Anything that’s updated with the OS can be rolled back. Now Windows is Windows so Crowdstrike handles things it’s own way. But I bet if Canonical or RedHat were to make their own versions of Crowdstrike, they would push updates through the o regular packages repo, allowing it to be rolled back.

BigDaddyRAAB@lemm.ee on 21 Jul 2024 02:02 next collapse

Nixos wouldn’t have had any issues, it maintains state information based on configuration and you can choose to load an older boot image during bootloader. Other immutable distros it depends on how they work

nous@programming.dev on 21 Jul 2024 10:25 collapse

Nixos still let’s discord and steam download their core files independently of the configuration. These get stored in the users home dir but are effectively not part of the immutable promise. I believe that the crowdstrike problem was caused by a file updated in a similar manor. So would have been an issue on any distro. That is one big problem with a driver relying on files outside the package managers control. At least with steam and discord they cannot take your whole system down.

BigDaddyRAAB@lemm.ee on 21 Jul 2024 13:56 collapse

My understanding is the main problem here is that the machines became effectively unbootable. This wouldn’t happen in nixos because if setup properly all core system files are handled by nixos itself. That being said obviously it depends on how a user manages their system.

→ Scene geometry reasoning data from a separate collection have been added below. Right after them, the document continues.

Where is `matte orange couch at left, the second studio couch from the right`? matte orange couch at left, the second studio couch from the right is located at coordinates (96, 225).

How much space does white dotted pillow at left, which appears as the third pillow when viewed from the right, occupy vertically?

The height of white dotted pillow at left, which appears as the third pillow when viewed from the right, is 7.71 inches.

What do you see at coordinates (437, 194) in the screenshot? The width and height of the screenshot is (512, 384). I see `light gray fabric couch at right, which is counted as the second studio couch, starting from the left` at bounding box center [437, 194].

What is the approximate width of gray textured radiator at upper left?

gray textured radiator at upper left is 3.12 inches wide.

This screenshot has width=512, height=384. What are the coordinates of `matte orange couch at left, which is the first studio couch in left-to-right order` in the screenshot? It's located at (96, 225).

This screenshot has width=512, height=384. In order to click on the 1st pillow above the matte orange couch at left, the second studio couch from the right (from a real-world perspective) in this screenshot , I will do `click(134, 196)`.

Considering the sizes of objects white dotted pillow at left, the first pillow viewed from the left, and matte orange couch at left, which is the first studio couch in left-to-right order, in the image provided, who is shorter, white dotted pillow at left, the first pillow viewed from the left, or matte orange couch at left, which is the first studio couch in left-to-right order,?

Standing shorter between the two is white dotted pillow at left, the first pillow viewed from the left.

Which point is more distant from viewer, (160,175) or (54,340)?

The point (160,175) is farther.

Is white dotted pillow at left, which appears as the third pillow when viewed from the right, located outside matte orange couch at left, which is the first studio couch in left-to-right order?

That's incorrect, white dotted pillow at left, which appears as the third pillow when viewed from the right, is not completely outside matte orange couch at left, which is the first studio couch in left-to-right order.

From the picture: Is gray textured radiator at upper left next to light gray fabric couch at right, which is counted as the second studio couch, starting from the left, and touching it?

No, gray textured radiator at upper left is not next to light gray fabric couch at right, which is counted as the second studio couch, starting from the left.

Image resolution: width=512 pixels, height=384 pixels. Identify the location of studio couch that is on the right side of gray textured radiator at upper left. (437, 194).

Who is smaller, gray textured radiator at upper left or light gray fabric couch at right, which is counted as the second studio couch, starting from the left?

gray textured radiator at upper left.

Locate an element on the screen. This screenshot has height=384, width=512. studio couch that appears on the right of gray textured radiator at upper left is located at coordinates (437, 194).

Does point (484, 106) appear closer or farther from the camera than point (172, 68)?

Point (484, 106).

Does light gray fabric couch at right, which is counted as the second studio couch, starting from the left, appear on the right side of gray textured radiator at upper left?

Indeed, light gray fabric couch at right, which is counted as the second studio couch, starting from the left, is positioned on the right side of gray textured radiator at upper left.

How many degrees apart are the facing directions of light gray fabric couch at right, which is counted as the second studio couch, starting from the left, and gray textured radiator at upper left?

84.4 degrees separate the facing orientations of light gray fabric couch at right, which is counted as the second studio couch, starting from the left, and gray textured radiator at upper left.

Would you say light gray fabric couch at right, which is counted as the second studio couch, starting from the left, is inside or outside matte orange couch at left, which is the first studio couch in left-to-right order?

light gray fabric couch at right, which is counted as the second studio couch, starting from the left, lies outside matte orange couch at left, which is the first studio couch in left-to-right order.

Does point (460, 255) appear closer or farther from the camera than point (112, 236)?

nous@programming.dev on 22 Jul 2024 11:41 collapse

Ideally yes. All core files would be handled by nixos. Except I doubt that is how crowedstrike would work on nixos if it existed on nixos.

Crowedstrikes downloads and manages it own definition file that gets updated multiple times per day. It is this file that was malformed causing the driver to break. This needs to be updated regularly, more then other packages and so would very likely not be something managed by nix package manager but more treated as application data and outside the scope of the nix package manager.

This is how updates to steam and discord are handled in nixos. Only the core updater is packaged and the rest of the application is self managed. So there is a precedence for this behaviour on nixos (although these won’t break your system if a bad update happens as the files are in your user dir).

hperrin@lemmy.world on 21 Jul 2024 08:22 collapse

Immutable, not really a difference. Bad updates can still break the OS.

AB root, however, it would be much easier to fix, but would still be a manual process.

brian@programming.dev on 21 Jul 2024 12:17 next collapse

idk if it would be manual, isn’t the point of ab root to rollback if it doesn’t properly boot afterwards?

barsoap@lemm.ee on 21 Jul 2024 14:18 next collapse

Honestly if you’re managing kernel and userspace remotely it’s your own fault if you don’t netboot. Or maybe Microsoft’s don’t know what the netboot situation looks like in windows land.

sugar_in_your_tea@sh.itjust.works on 21 Jul 2024 15:06 collapse

Aren’t most immutable Linux distros AB, almost by definition? If it’s immutable, you can’t update the system because it’s immutable. If you make it mutable for updates, it’s no longer immutable.

The process should be:

  1. Boot from A
  2. Install new version to B
  3. Reboot into B
  4. If unstable, go to 1
  5. If stable, repeat from 1, but with A and B swapped

That’s how immutable systems work. The main alternative is a PXE system, and in that case you fix the image in one place and power cycle all your machines.

If you’re mounting your immutable system as mutable for updates, congratulations, you have the worst of immutable and mutable systems and you deserve everything bad that happens because of it.